Hear us roar: High schoolers are more supportive of the First Amendment over time, but girls and students of color are less enthusiastic than others

On November 20, Knight Foundation released a new report, “High School Student Views On The First Amendment: Trends in the 21st Century.” Knight’s Evette Alexander shares details below. For more insights, read this post by Dr. Emily Chamlee-Wright and this post by Joan Donovan.

During one of the largest youth movements in history, American high schoolers joined their peers across the globe this September in school walkouts and mass protests to demand action on climate change. In New York, they chanted: “We will make them hear us,” and many girls wore green hair and makeup to express solidarity with the environment. For those wondering if free speech and expression are safe with the next generation, high schoolers in 1,000 cities across all 50 states answered at an unprecedented volume.   

High school is a transitional experience between childhood and adulthood, marked by increased agency in society. It’s where we begin to flex our constitutional rights–whether we are aware or not–and develop the muscles required for civic engagement and democratic participation as adults. This traditionally meant writing articles in the student paper, forming a club or petitioning school administrators on issues. Nowadays, technology and globalization are changing the scale and the spaces where First Amendment rights play out at a young age. 

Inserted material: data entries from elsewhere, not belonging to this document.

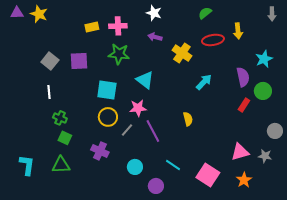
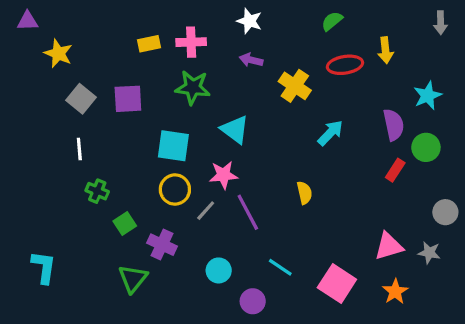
yellow star: (39, 14) -> (58, 53), moved
green square: (65, 138) -> (125, 224), moved, turned 32
green triangle: (61, 165) -> (133, 279), moved, turned -48

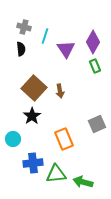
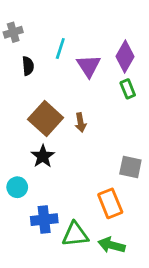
gray cross: (24, 27) -> (13, 32), moved, turned -32
gray square: (97, 124) -> (130, 167), turned 36
orange rectangle: (64, 139) -> (110, 203), moved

As students are the future gatekeepers of our democracy, Knight Foundation has taken a deep interest in their attitudes towards the First Amendment. Since 2004, we have commissioned regular “Future of the First Amendment” surveys of high school students’ views on these issues.  Now we are publishing a trend analysis of these studies — developed by Northeastern University media and communications professors John Wihbey and Brooke Welles — that examines how student views have changed over the past 15 years.

This latest study reveals that from 2006 to 2011, there was a significant increase in average student First Amendment support that stayed relatively consistent through 2018. Beginning in 2011, however, fault lines between genders and races began widening, with female and students of color more likely to agree that the First Amendment goes too far in its rights and guarantees than their male and white counterparts. This begs the question, what changed in their world at the time that might have created somewhat divergent experiences in relation to speech across gender and race? 

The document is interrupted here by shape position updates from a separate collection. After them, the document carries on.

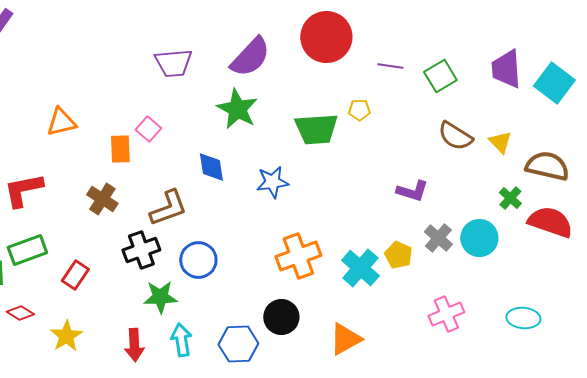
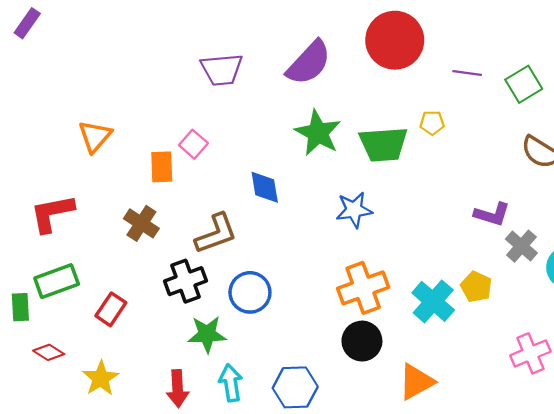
green star: (237, 109) -> (318, 133), moved
orange triangle: (61, 122) -> (95, 136), turned -36
blue star: (272, 182) -> (354, 210), moved
gray cross: (438, 238) -> (521, 246), moved
black circle: (281, 317) -> (362, 341), moved

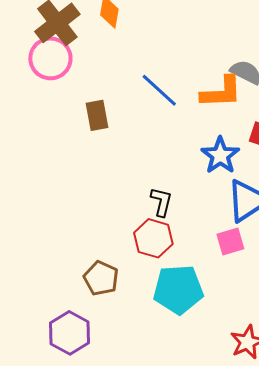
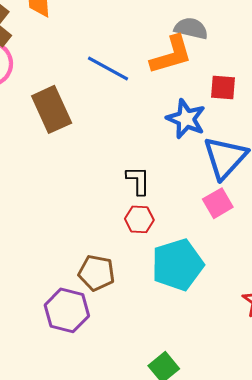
brown rectangle: (97, 115) -> (52, 109), size x1.4
red hexagon: (153, 238) -> (139, 219), size x0.7
purple hexagon: (70, 333) -> (67, 310), moved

Modest but Unequally Distributed Increase in First Amendment Support—With Growing Splits by Gender and Race:

The explanations are likely complex. We do know that, among the many changes in how we live, communicate and relate to each another, one of the most pronounced shifts has been the rise of social media. Facebook ushered in the age of hyper-connectivity by opening membership to the general public in late 2006, moving to the NewsFeed format and introducing the ubiquitous “Like” button. Monthly unique visitors rocketed from 100 million in 2008 to over 700 million in 2011, and most high schoolers became daily social media users between 2009 and 2011[1].   

Scholars and researchers have begun to explore how groups such as women and people of color have experienced this change in communication differently. Some have noted that a spike in mental health issues among adolescents, particularly girls, coincides with their widespread adoption of social media. Decades of declining depressive symptoms among teenage girls suddenly reversed course in 2011, and by 2018 they had nearly doubled, growing at roughly twice the rate than that of boys.[2] Studies[3] have also shown that women and people of color are more likely to report online harassment based on their personal traits, suggesting that certain groups may be disproportionately impacted by some of the negative effects of online speech.  

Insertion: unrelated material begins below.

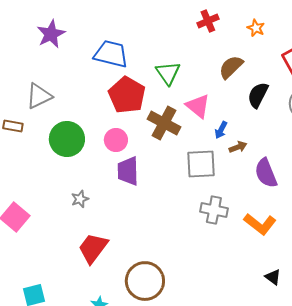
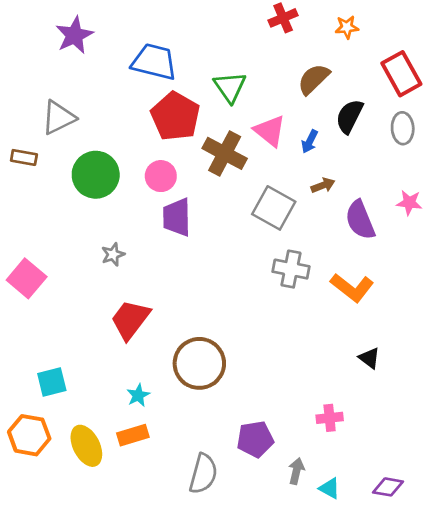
orange star: (256, 28) -> (347, 27), turned -30
blue arrow: (221, 130) -> (310, 142), moved
gray square: (201, 164) -> (274, 208), turned 32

During the 15 years of the Knight survey series, social media has become the dominant public forum. High schoolers have been early and heavy adopters of technologies that enable and convey speech, allowing them to raise their collective voices and mobilize around issues across the political spectrum from “pro-life walkouts” protesting abortion to the “march for our lives” for stricter gun control. 

Of course, there have been other significant changes to our society—some here to stay, others tied to specific events in our culture and history. This report helps show, over more than a decade of polling, how views are changing. Now we invite researchers, commentators and others both to explore why these shifts may be occurring, and how they might influence the trajectory of the First Amendment in the new century.


Photo (top) by Phil Hearing on Unsplash


[1] Monitoring the Future, 2008-2015
[2]
Keyes, K. M., Gary, D., O’Malley, P. M., Hamilton, A., & Schulenberg, J. (2019). Recent increases in depressive symptoms among US adolescents: Trends from 1991 to 2018. Social Psychiatry and Psychiatric Epidemiology.